**Task prompt**. Retype the data exactly, skipping any picture in it.

**Items from a dataset**.

☆ ☆ ☆

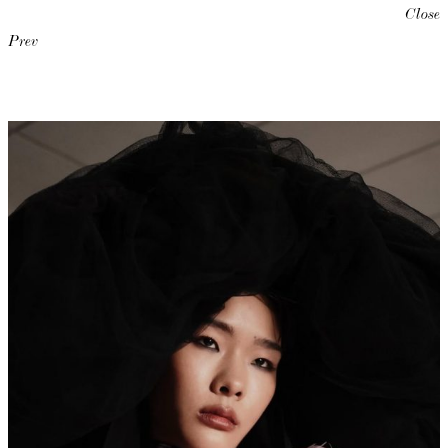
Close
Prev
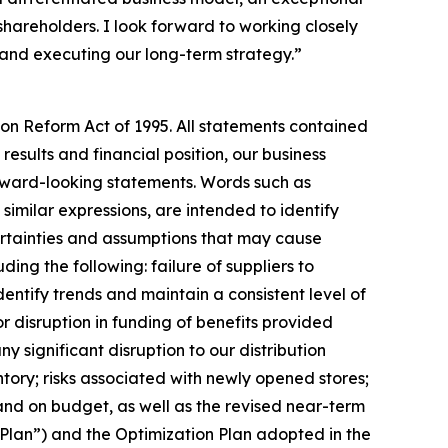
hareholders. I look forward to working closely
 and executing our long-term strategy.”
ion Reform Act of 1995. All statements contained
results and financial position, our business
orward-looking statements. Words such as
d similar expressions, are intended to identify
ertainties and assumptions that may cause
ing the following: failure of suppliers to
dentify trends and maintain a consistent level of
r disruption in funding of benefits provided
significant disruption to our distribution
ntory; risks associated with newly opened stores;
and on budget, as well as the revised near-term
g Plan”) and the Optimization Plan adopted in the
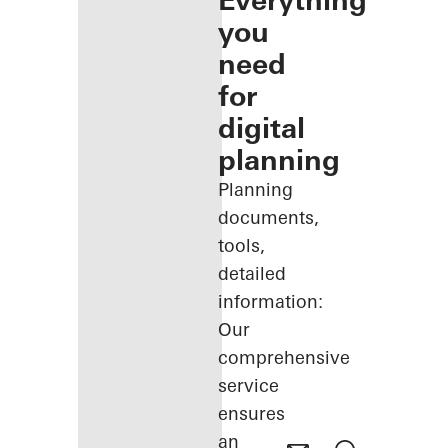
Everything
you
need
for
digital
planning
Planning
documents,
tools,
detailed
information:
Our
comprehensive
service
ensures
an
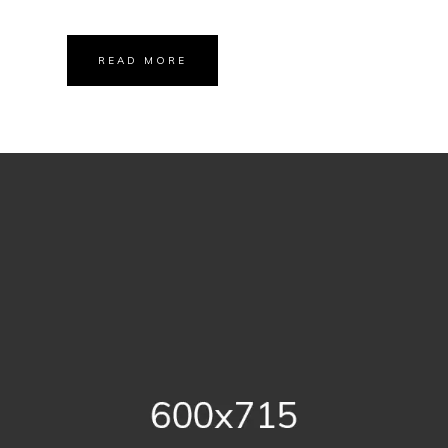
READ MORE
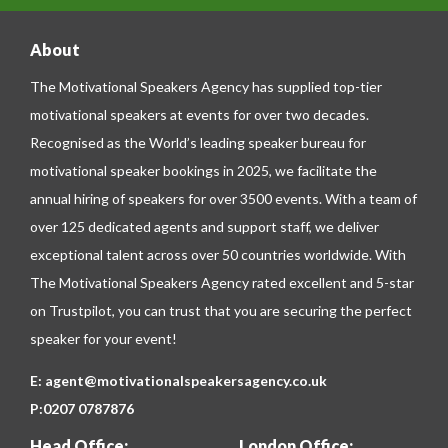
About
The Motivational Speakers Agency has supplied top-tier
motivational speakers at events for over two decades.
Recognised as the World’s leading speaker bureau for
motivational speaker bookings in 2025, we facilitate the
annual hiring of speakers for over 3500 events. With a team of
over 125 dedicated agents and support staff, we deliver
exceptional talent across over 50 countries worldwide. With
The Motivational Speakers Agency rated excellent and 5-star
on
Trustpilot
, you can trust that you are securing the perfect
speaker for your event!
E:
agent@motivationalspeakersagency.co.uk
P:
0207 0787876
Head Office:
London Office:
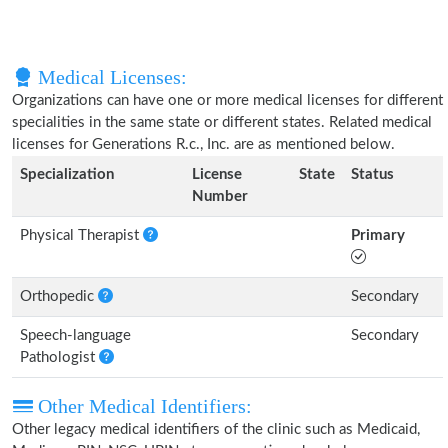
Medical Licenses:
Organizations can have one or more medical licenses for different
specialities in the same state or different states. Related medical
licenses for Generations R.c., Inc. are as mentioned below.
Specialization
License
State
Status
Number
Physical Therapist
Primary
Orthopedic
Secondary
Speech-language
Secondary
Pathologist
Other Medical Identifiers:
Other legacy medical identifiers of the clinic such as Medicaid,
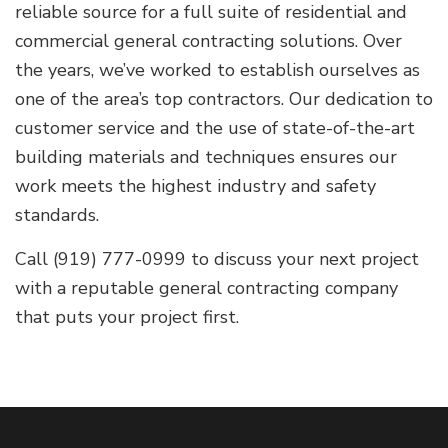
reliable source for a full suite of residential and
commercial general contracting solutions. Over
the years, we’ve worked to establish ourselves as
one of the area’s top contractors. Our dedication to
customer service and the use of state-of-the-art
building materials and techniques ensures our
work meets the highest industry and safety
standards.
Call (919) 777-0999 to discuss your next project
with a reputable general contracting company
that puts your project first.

☆ ☆ ☆

**Response to this exercise**.
Close
Prev
hareholders. I look forward to working closely
 and executing our long-term strategy.”
ion Reform Act of 1995. All statements contained
results and financial position, our business
orward-looking statements. Words such as
d similar expressions, are intended to identify
ertainties and assumptions that may cause
ing the following: failure of suppliers to
dentify trends and maintain a consistent level of
r disruption in funding of benefits provided
significant disruption to our distribution
ntory; risks associated with newly opened stores;
and on budget, as well as the revised near-term
g Plan”) and the Optimization Plan adopted in the
Everything
you
need
for
digital
planning
Planning
documents,
tools,
detailed
information:
Our
comprehensive
service
ensures
an
READ MORE
About
The Motivational Speakers Agency has supplied top-tier
motivational speakers at events for over two decades.
Recognised as the World’s leading speaker bureau for
motivational speaker bookings in 2025, we facilitate the
annual hiring of speakers for over 3500 events. With a team of
over 125 dedicated agents and support staff, we deliver
exceptional talent across over 50 countries worldwide. With
The Motivational Speakers Agency rated excellent and 5-star
on
Trustpilot
, you can trust that you are securing the perfect
speaker for your event!
E:
agent@motivationalspeakersagency.co.uk
P:
0207 0787876
Head Office:
London Office:
Medical Licenses:
Organizations can have one or more medical licenses for different
specialities in the same state or different states. Related medical
licenses for Generations R.c., Inc. are as mentioned below.
Specialization
License
State
Status
Number
Physical Therapist
Primary
Orthopedic
Secondary
Speech-language
Secondary
Pathologist
Other Medical Identifiers:
Other legacy medical identifiers of the clinic such as Medicaid,
reliable source for a full suite of residential and
commercial general contracting solutions. Over
the years, we’ve worked to establish ourselves as
one of the area’s top contractors. Our dedication to
customer service and the use of state-of-the-art
building materials and techniques ensures our
work meets the highest industry and safety
standards.
Call (919) 777-0999 to discuss your next project
with a reputable general contracting company
that puts your project first.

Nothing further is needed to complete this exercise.